Abstract:
An ocean-powered hydrogen generator system includes: a transportable ocean-going vessel, the vessel is movable to a location with ocean kinetic energy; a generator for converting ocean kinetic energy into electrical energy, the generator is movable on the vessel between a transport position and a generating position; a dissociator for using the electrical energy to dissociate ocean water into hydrogen and oxygen, the dissociator is located on the vessel and operatively connected to the generator; and a container for storing the generated hydrogen and oxygen on the vessel, the container is in fluid communication with the dissociator.

Description:
FIELD OF THE INVENTION 
     The invention is directed to a hydrogen generator vessel in which turbines may be raised and lowered from the vessel. 
     BACKGROUND OF THE INVENTION 
     The quest for renewable energy sources is on-going. The ocean is a potentially grand source of renewable energy. For example, massive ocean storms, such as typhoons and hurricanes, are a great source of energy, but there is a need for a safe method of capturing their energy. 
     One should not have to wait for one of these storms to make landfall before their energy can be harnessed, so a transportable device would be best to take advantage of the numerous storms that occur over the ocean. A transportable vessel could be moved to the storm and would not have to be anchored to the ocean&#39;s bottom, the anchoring process is expensive and complicates (e.g., increases cost) the energy generating process. 
     Off-loading the stored energy is another consideration. Wind turbines can be used to generate electricity, but how is that electrical energy shipped back to land for use. One potential solution is the use of the electricity to dissociate water into its elemental form (hydrogen, H 2 , and oxygen, O 2 ). This water dissociation process, electrolysis, is well known. It was demonstrated, in 1800 by William Nicholson and Anthony Carlisle, that electrolysis of water produces oxygen and hydrogen. 
     Accordingly, there is a need for a system that harnesses the renewable energy of the ocean with the foregoing considerations in mind. 

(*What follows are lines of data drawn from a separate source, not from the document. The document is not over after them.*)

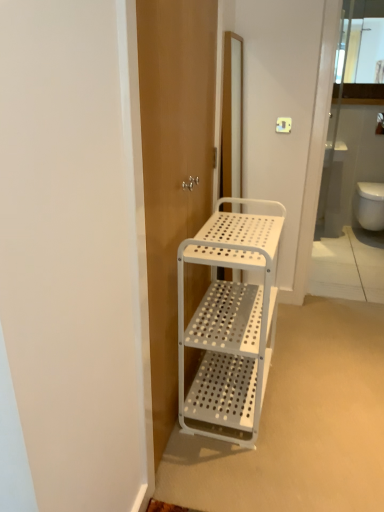 Question: From their relative heights in the image, would you say white perforated cabinet at upper center is taller or shorter than white perforated metal cart at center?

Choices:
 (A) short
 (B) tall

Answer: (A)

Question: From the image's perspective, is white perforated cabinet at upper center positioned above or below white perforated metal cart at center?

Choices:
 (A) below
 (B) above

Answer: (B)

Question: Based on their relative distances, which object is farther from the white perforated cabinet at upper center?

Choices:
 (A) white glossy toilet bowl at lower right
 (B) white perforated metal cart at center
 (C) white perforated screen door at center

Answer: (B)

Question: Estimate the real-world distances between objects in this image. Which object is closer to the white perforated cabinet at upper center?

Choices:
 (A) white perforated metal cart at center
 (B) white perforated screen door at center
 (C) white glossy toilet bowl at lower right

Answer: (C)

     SUMMARY OF THE INVENTION 
     An ocean-powered hydrogen generator system includes: a transportable ocean-going vessel, the vessel is movable to a location with ocean kinetic energy; a generator for converting ocean kinetic energy into electrical energy, the generator is movable on the vessel between a transport position and a generating position; a dissociator for using the electrical energy to dissociate ocean water into hydrogen and oxygen, the dissociator is located on the vessel and operatively connected to the generator; and a container for storing the generated hydrogen and oxygen on the vessel, the container is in fluid communication with the dissociator.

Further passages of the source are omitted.